* Recorded data *
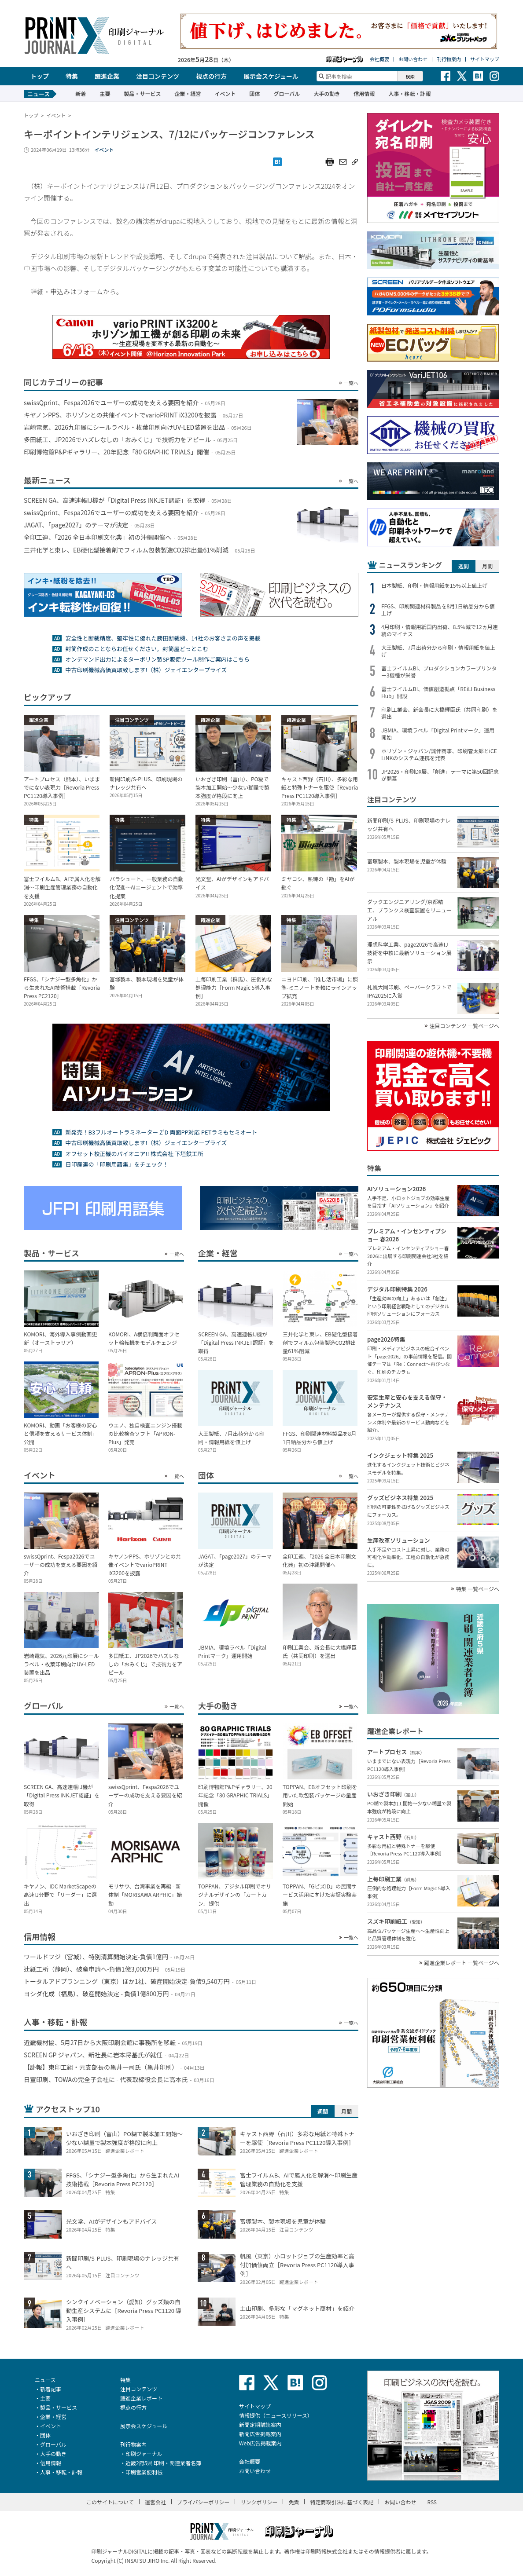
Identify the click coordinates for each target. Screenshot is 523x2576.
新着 (80, 93)
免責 (293, 2502)
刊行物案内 (449, 59)
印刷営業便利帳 (143, 2472)
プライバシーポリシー (203, 2502)
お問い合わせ (412, 59)
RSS (432, 2502)
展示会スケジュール (270, 76)
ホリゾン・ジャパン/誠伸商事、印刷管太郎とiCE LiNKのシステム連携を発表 (439, 754)
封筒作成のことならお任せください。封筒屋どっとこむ (136, 648)
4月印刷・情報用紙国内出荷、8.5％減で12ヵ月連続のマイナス (439, 630)
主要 (104, 93)
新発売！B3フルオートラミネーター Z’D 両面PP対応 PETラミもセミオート (161, 1132)
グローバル (286, 93)
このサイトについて (110, 2502)
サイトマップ (484, 59)
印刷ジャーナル (143, 2453)
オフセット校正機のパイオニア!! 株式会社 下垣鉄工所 (134, 1153)
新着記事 (50, 2389)
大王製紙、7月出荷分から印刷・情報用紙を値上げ (438, 651)
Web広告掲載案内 (260, 2443)
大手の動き (326, 93)
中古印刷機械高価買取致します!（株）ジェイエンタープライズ (146, 670)
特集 (72, 76)
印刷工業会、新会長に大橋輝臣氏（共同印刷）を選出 (439, 713)
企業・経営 (187, 93)
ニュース (45, 2379)
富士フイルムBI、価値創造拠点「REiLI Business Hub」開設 (438, 692)
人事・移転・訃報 (409, 93)
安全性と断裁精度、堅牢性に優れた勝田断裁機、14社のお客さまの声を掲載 (162, 638)
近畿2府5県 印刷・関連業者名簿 (163, 2462)
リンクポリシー (258, 2502)
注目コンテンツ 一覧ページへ (464, 1025)
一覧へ (351, 383)
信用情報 (364, 93)
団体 (254, 93)
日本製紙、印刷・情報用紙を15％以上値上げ (434, 585)
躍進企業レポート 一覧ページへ (461, 1962)
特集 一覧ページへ (477, 1589)
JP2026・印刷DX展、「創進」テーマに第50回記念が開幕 (440, 775)
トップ (39, 76)
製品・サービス (142, 93)
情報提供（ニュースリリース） (276, 2415)
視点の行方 (211, 76)
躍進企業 (107, 76)
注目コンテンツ (157, 76)
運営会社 (155, 2502)
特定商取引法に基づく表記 (341, 2502)
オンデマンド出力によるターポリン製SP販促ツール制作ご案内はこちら (157, 659)
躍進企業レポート (141, 2398)
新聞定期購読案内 (260, 2424)
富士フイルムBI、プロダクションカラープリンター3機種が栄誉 (439, 672)
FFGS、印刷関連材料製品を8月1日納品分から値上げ (438, 610)
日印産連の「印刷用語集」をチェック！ (116, 1164)
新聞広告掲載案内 (260, 2433)
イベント (225, 93)
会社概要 (379, 59)
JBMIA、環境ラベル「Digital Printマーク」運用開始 (437, 734)
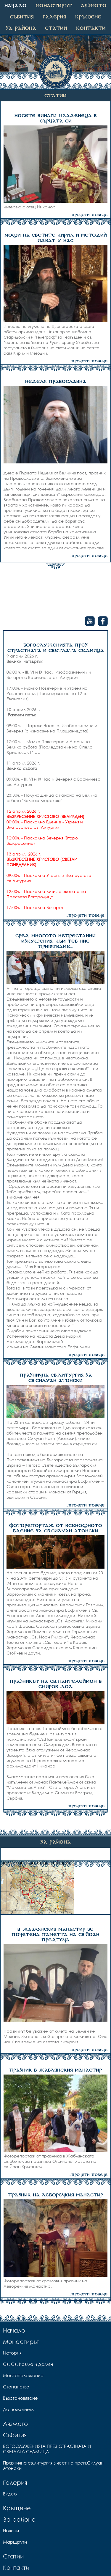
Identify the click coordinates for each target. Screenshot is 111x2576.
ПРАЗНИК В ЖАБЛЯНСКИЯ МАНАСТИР (55, 2070)
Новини (11, 2530)
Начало (15, 6)
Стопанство (16, 2386)
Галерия (54, 17)
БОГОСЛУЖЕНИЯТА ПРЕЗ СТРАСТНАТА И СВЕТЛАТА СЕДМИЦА (55, 648)
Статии (56, 28)
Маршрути (15, 2541)
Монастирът (54, 6)
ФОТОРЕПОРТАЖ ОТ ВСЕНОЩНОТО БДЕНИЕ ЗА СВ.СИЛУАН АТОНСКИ (55, 1528)
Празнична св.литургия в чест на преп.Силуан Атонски (53, 2465)
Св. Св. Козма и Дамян (28, 2364)
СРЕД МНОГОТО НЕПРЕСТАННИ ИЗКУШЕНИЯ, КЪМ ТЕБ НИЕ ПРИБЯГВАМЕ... (55, 941)
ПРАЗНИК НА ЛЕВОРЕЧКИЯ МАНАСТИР (55, 2195)
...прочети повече (88, 215)
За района (21, 28)
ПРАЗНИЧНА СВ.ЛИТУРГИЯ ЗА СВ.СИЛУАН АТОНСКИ (56, 1378)
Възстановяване (20, 2398)
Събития (22, 17)
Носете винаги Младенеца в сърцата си (56, 118)
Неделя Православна (55, 381)
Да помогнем (18, 2409)
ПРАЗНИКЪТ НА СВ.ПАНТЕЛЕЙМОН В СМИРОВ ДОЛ (55, 1684)
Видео (10, 2493)
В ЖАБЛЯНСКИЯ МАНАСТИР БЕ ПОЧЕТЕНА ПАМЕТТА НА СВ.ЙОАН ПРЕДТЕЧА (55, 1935)
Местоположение (23, 2375)
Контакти (91, 28)
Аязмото (94, 6)
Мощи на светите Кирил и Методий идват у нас (55, 238)
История (12, 2352)
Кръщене (88, 17)
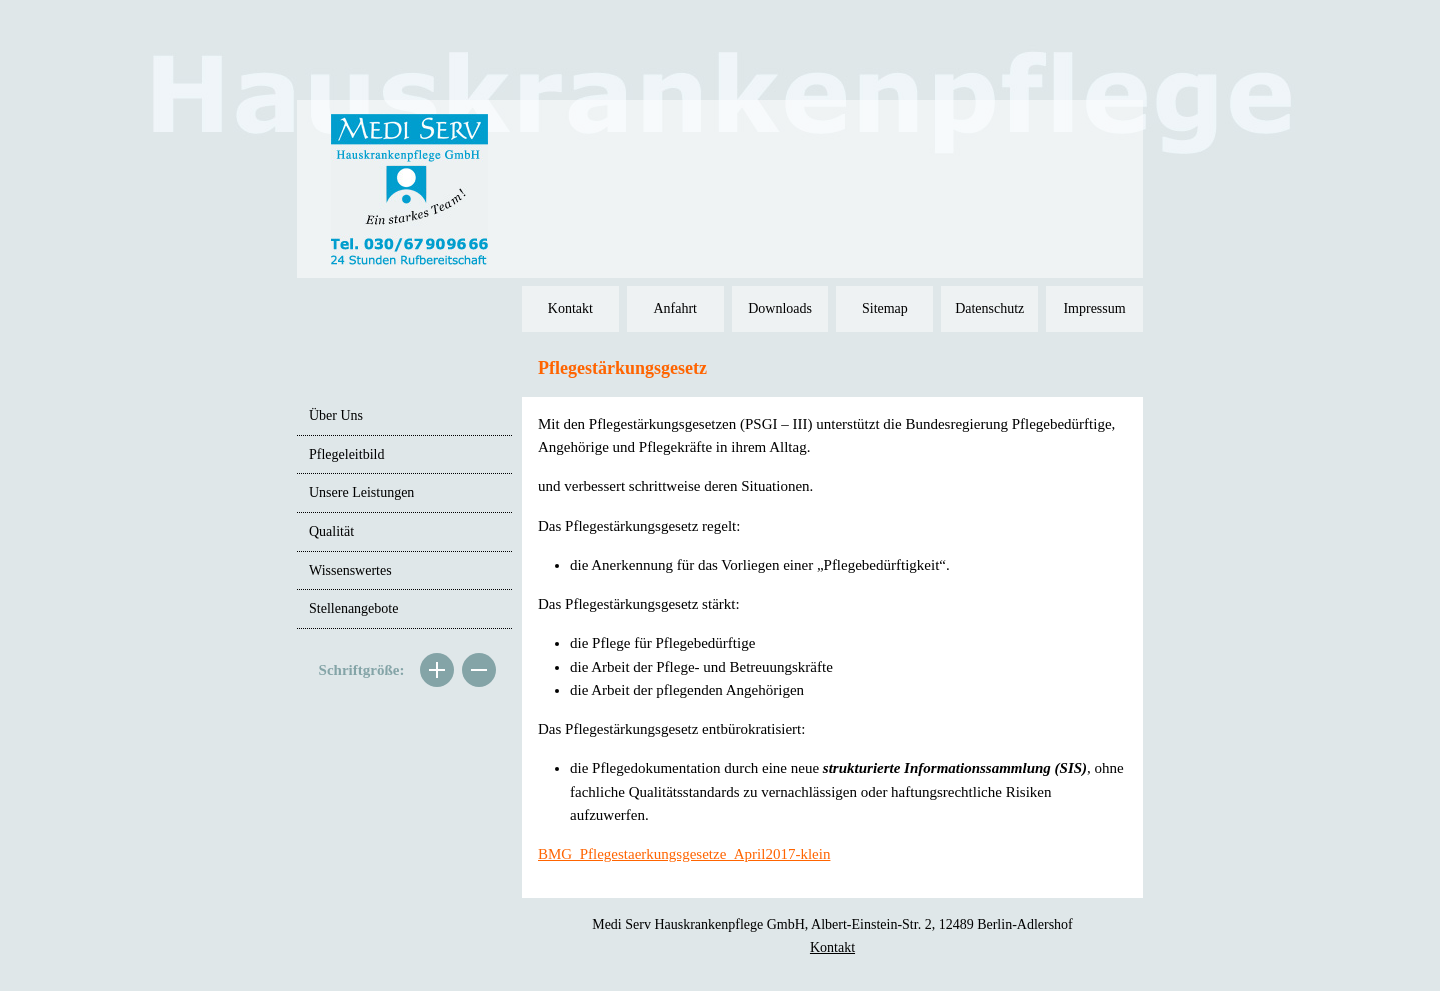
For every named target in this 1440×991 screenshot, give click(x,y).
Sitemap (885, 308)
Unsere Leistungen (361, 492)
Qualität (331, 531)
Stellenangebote (353, 608)
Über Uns (336, 415)
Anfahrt (675, 308)
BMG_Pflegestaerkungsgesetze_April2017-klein (684, 854)
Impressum (1094, 308)
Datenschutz (989, 308)
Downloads (780, 308)
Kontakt (570, 308)
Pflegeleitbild (346, 454)
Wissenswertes (350, 570)
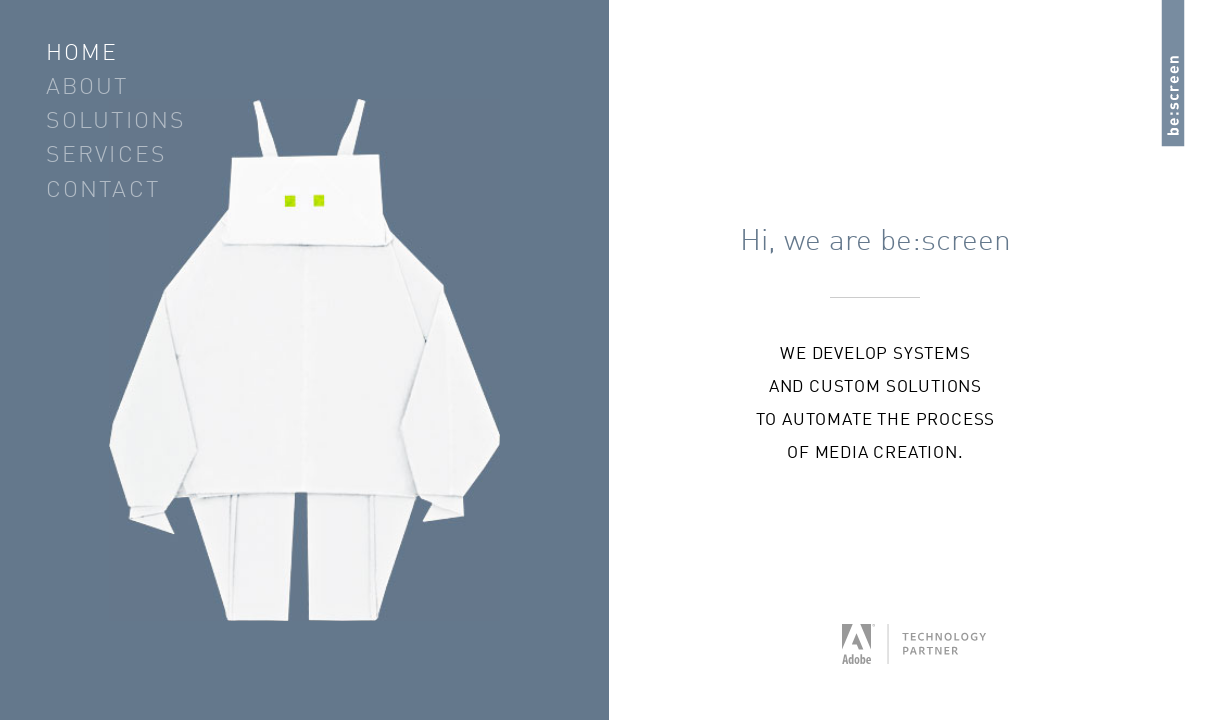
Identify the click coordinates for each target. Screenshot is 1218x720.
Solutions (116, 122)
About (87, 88)
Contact (103, 191)
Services (107, 156)
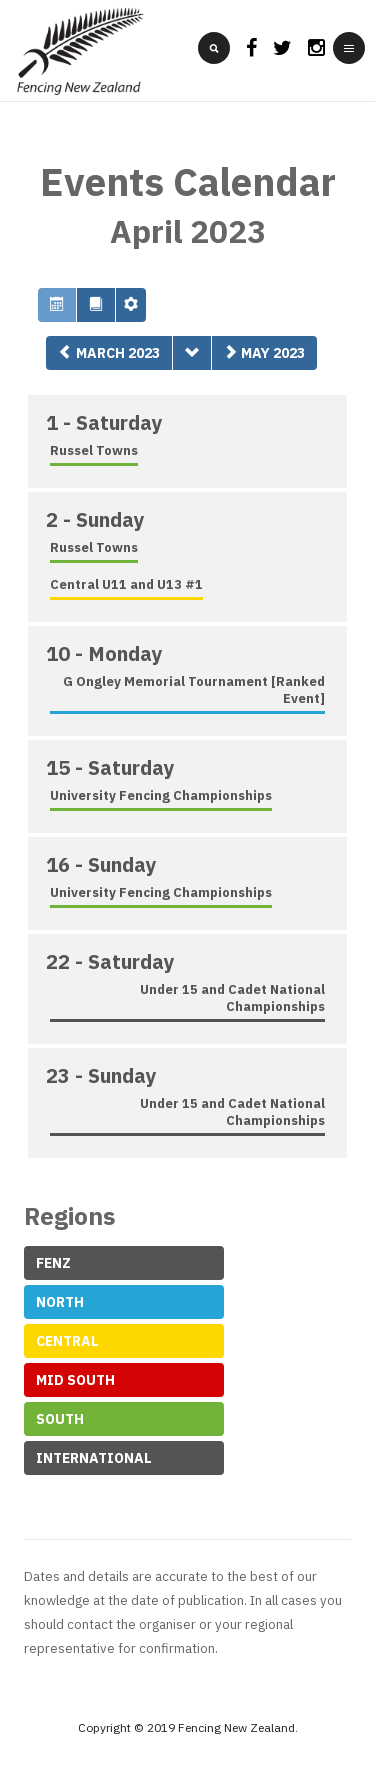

* Directions *
Say how many lines in the data above contain the string "target", and give no other output.

* Result for this exercise *
4